Low rate credit cards typically come with lower interest rates than other types of cards, with some on our database as low as 6.64% to 8.99% p.a. Keep in mind, though, that low rate credit cards are generally no frills and tend to not include the rewards programs, perks and bonuses that premium cards may offer.

According to Canstar Research, as at August 2018, the average non-rewards card purchase rate on our database is 13.84% p.a., while the highest is 24.99% p.a. So if you were to take out a card with a purchase interest rate below 9%, you’d be paying considerably less interest than the average card. Some cards even offer introductory rates of 0%, before switching to a higher rate later on. When deciding on a suitable card, it could be a good idea to consider whether the card as a whole is right for you, including the rate of interest that would apply over the long term and not just the introductory rate that’s being offered.

Looking for a credit card with a 0% introductory purchase rate? The table below displays a snapshot of some of the 0% introductory offer cards on Canstar’s database with links to providers’ websites, sorted by provider name (A-Z). Results are based on a monthly spend of $1,000. Before committing to a particular credit card, check upfront with your provider and read the terms and conditions to confirm the interest rates and fees that apply to the card, and whether it meets your needs.

In some cases, low rate credit cards may be suitable for customers who want to transfer an existing balance to a new card to save on interest, or for those who just want a no-frills product for their everyday transactions.  Using ASIC’s credit card calculator, a $2,000 credit card debt charged at 24.99% interest per annum, while making the minimum monthly repayments, could cost you $6,253 in interest over 23 years and six months. Here, the minimum repayment is $52 for the first month. Minimum repayments are calculated as a percentage of your closing balance so they will decrease in line with your balance over time.

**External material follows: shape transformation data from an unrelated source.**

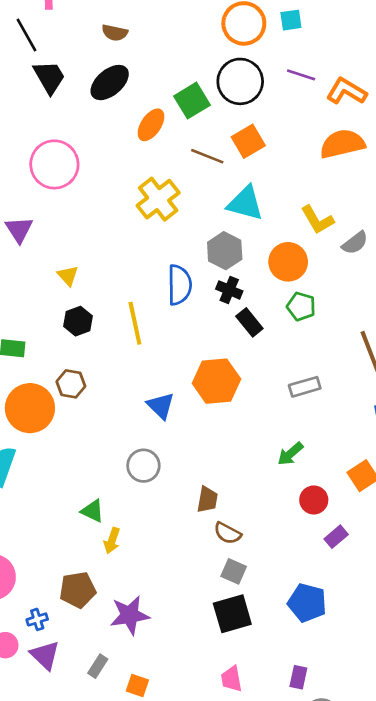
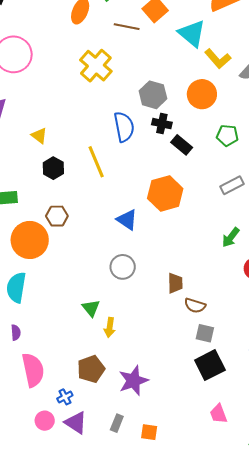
cyan triangle: (245, 203) -> (192, 33), moved, turned 36
green pentagon: (301, 306) -> (227, 135), moved
green triangle: (93, 511) -> (91, 308), turned 36

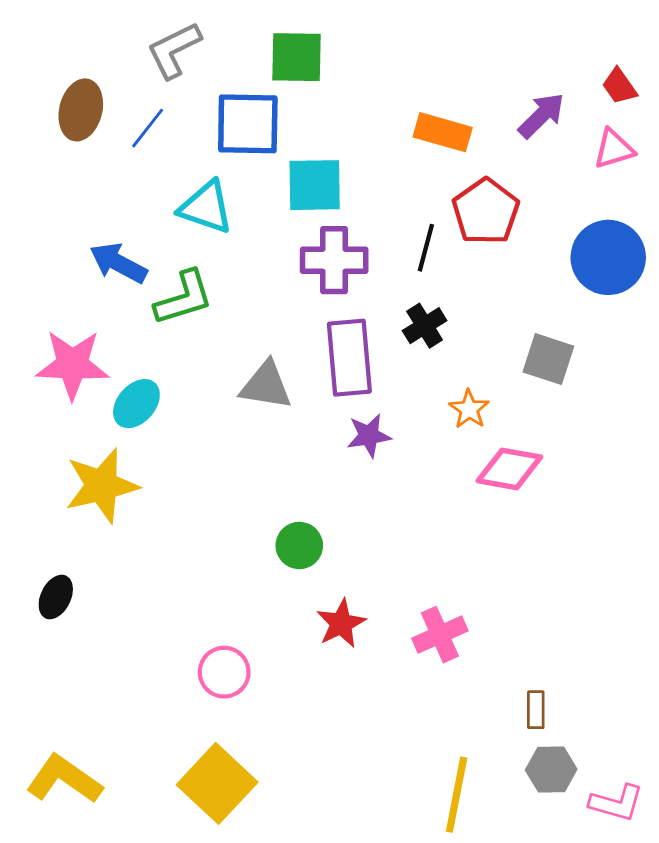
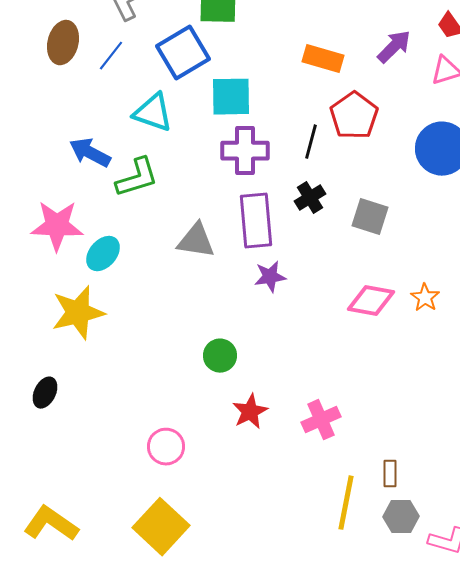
blue square: (248, 124) -> (183, 53), turned -32
gray square: (548, 359) -> (370, 217), moved
orange star: (469, 409) -> (425, 298), moved
yellow line: (457, 795) -> (346, 503), moved

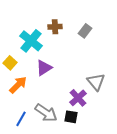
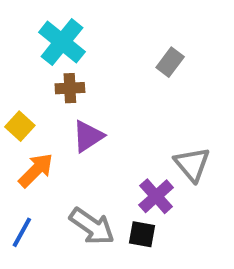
brown cross: (55, 27) -> (70, 88), moved
cyan cross: (31, 41) -> (62, 42), moved
blue line: (21, 119) -> (22, 232), moved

In contrast, a 6.64% p.a. purchase rate for that same debt with minimum repayments ($41 for the first month) would mean you’d pay $553 in interest over 8 years and 10 months. This would more than halves the amount of time it will take to clear your balance. 

Pros and cons of low rate credit cards

Here are some of the pros and cons of low rate credit cards:

Low rate credit cards: pros and cons

Pros

Cons

  • Lower interest rates can mean lower monthly interest repayments when compared with higher rate credit cards.
  • Some low rate cards may also come with low fees, meaning they could be suitable for consumers looking for a ‘no frills’ card without premium features.
  • Low rate credit cards may also come with even lower rate balance transfer offers.
  • Low rate cards tend to not come with rewards programs and so tend not to be suitable for people seeking rewards, although there ccn be exceptions.
  • They typically don’t come with the same perks and bonuses as some premium cards.
  • Some low rate cards come with zero interest-free days on new purchases – meaning you could start incurring interest charges as soon as you buy something with your card.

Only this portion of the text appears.